Trimetallic Hybrid Nanoflower-Decorated MoS2 Nanosheet Sensor for Direct in Situ Monitoring of H2O2 Secreted from Live Cancer Cells.

Abstract

In situ monitoring of hydrogen peroxide (H2O2) secreted from live cells plays a critical role in elucidating many cellular signaling pathways, and it is a significant challenge to selectively detect these low levels of endogenous H2O2. To address this challenge, we report the establishment of a trimetallic hybrid nanoflower-decorated MoS2 nanosheet-modified sensor for in situ monitoring of H2O2 secreted from live MCF-7 cancer cells.

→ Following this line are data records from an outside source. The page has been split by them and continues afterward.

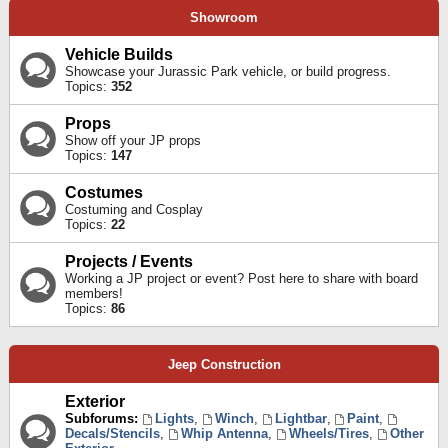
Showroom
Vehicle Builds
Showcase your Jurassic Park vehicle, or build progress.
Topics:
352
Props
Show off your JP props
Topics:
147
Costumes
Costuming and Cosplay
Topics:
22
Projects / Events
Working a JP project or event? Post here to share with board
members!
Topics:
86
Jeep Construction
Exterior
Subforums:
Lights
,
Winch
,
Lightbar
,
Paint
,
Decals/Stencils
,
Whip Antenna
,
Wheels/Tires
,
Other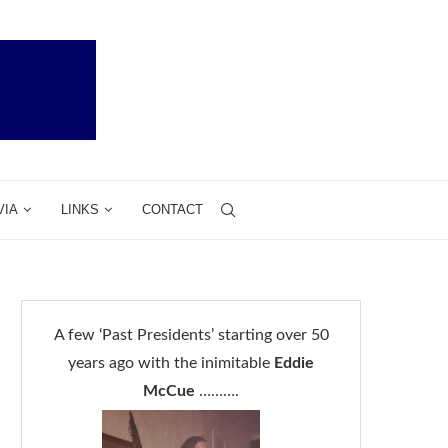
VIA
LINKS
CONTACT
A few ‘Past Presidents’ starting over 50
years ago with the inimitable
Eddie
McCue
……….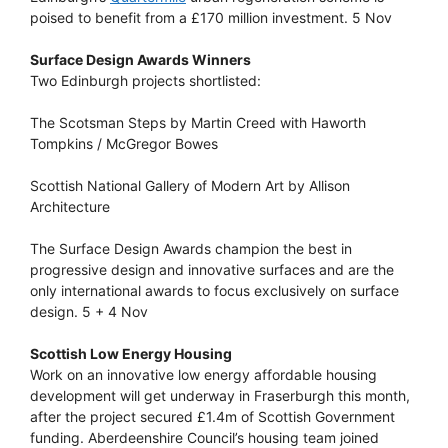
poised to benefit from a £170 million investment. 5 Nov
Surface Design Awards Winners
Two Edinburgh projects shortlisted:
The Scotsman Steps by Martin Creed with Haworth
Tompkins / McGregor Bowes
Scottish National Gallery of Modern Art by Allison
Architecture
The Surface Design Awards champion the best in
progressive design and innovative surfaces and are the
only international awards to focus exclusively on surface
design. 5 + 4 Nov
Scottish Low Energy Housing
Work on an innovative low energy affordable housing
development will get underway in Fraserburgh this month,
after the project secured £1.4m of Scottish Government
funding. Aberdeenshire Council’s housing team joined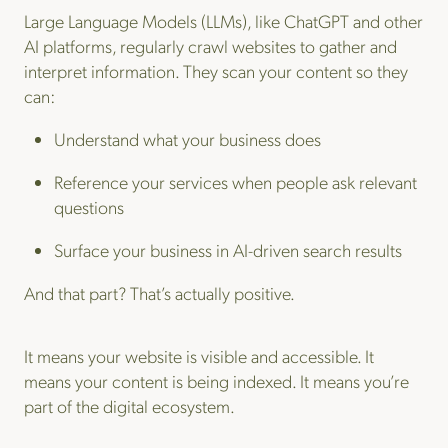
Large Language Models (LLMs), like ChatGPT and other
AI platforms, regularly crawl websites to gather and
interpret information. They scan your content so they
can:
Understand what your business does
Reference your services when people ask relevant
questions
Surface your business in AI-driven search results
And that part? That’s actually positive.
It means your website is visible and accessible. It
means your content is being indexed. It means you’re
part of the digital ecosystem.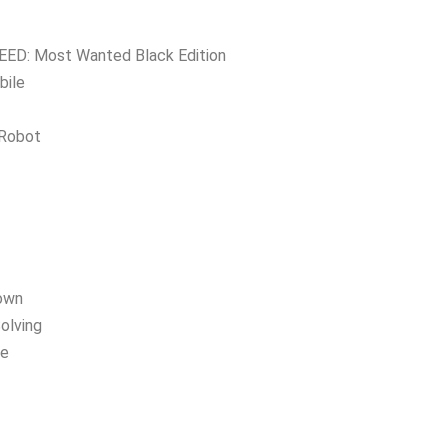
ED: Most Wanted Black Edition
bile
 Robot
own
olving
ee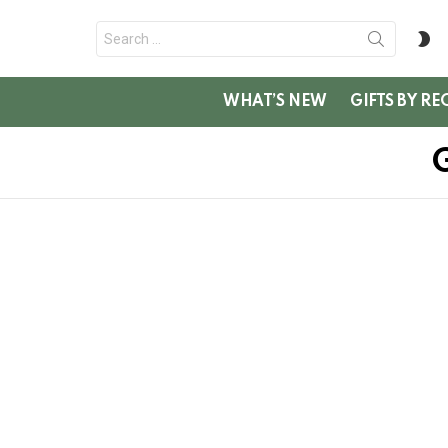
Search
S
for:
SK
WHAT’S NEW
GIFTS BY RE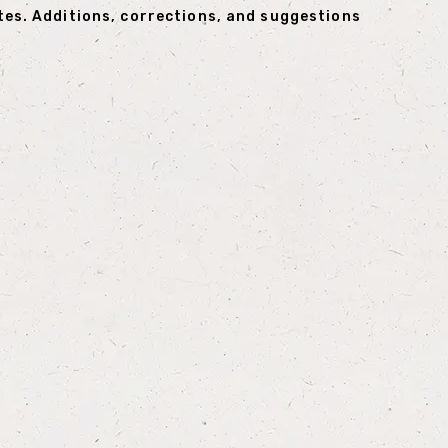
tes. Additions, corrections, and suggestions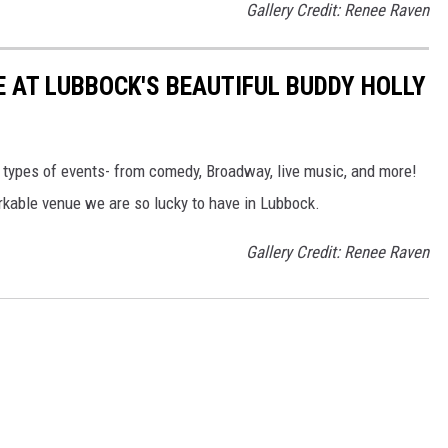
Gallery Credit: Renee Raven
E AT LUBBOCK'S BEAUTIFUL BUDDY HOLLY
l types of events- from comedy, Broadway, live music, and more!
rkable venue we are so lucky to have in Lubbock.
Gallery Credit: Renee Raven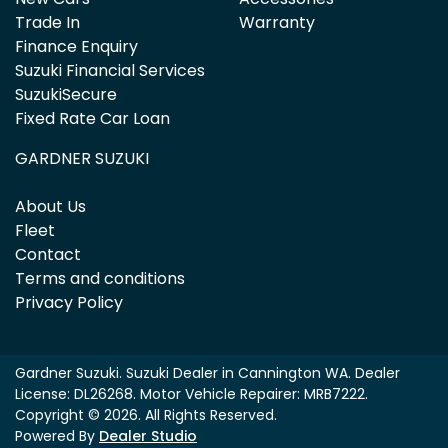
Trade In
Warranty
Finance Enquiry
Suzuki Financial Services
SuzukiSecure
Fixed Rate Car Loan
GARDNER SUZUKI
About Us
Fleet
Contact
Terms and conditions
Privacy Policy
Gardner Suzuki
.
Suzuki Dealer
in
Cannington WA
.
Dealer
License:
DL26268
.
Motor Vehicle Repairer:
MRB7222
.
Copyright ©
2026
. All Rights Reserved.
Powered By
Dealer Studio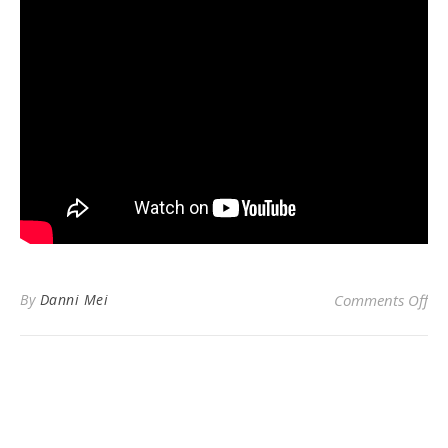
on
By
Danni Mei
Comments Off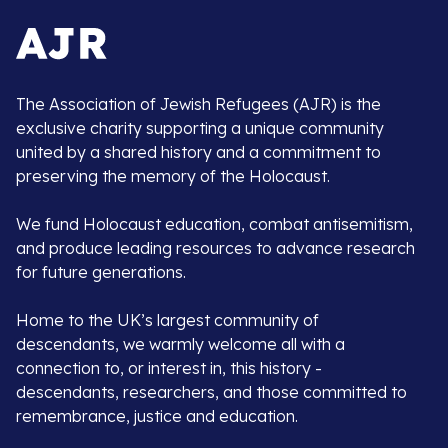
The Association of Jewish Refugees (AJR) is the
exclusive charity supporting a unique community
united by a shared history and a commitment to
preserving the memory of the Holocaust.
We fund Holocaust education, combat antisemitism,
and produce leading resources to advance research
for future generations.
Home to the UK’s largest community of
descendants, we warmly welcome all with a
connection to, or interest in, this history -
descendants, researchers, and those committed to
remembrance, justice and education.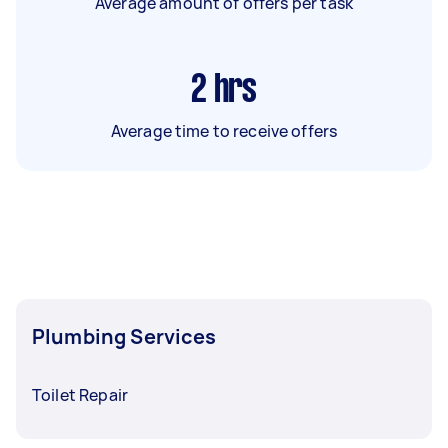
Average amount of offers per task
2
hrs
Average time to receive offers
Plumbing Services
Toilet Repair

The Au-Pd-Pt nanoflower-dispersed MoS2 nanosheets are synthesized by a simple wet-chemistry method, and the resulting nanosheet composites exhibit significantly enhanced catalytic activity toward electrochemical reduction of H2O2, due to the synergistic effect of the highly dispersed trimetallic hybrid nanoflowers and the MoS2 nanosheets, thereby resulting in ultrasensitive detection of H2O2 with a subnanomolar level detection limit in vitro. Also the immobilization of the laminin glycoproteins on the surface of the nanocomposites increases its biocompatibility for cell adhesion and growth, which enables in situ electrochemical monitoring of H2O2 directly secreted from live cells for potential application of such sensor in cellular biology, clinical diagnosis, and pathophysiology.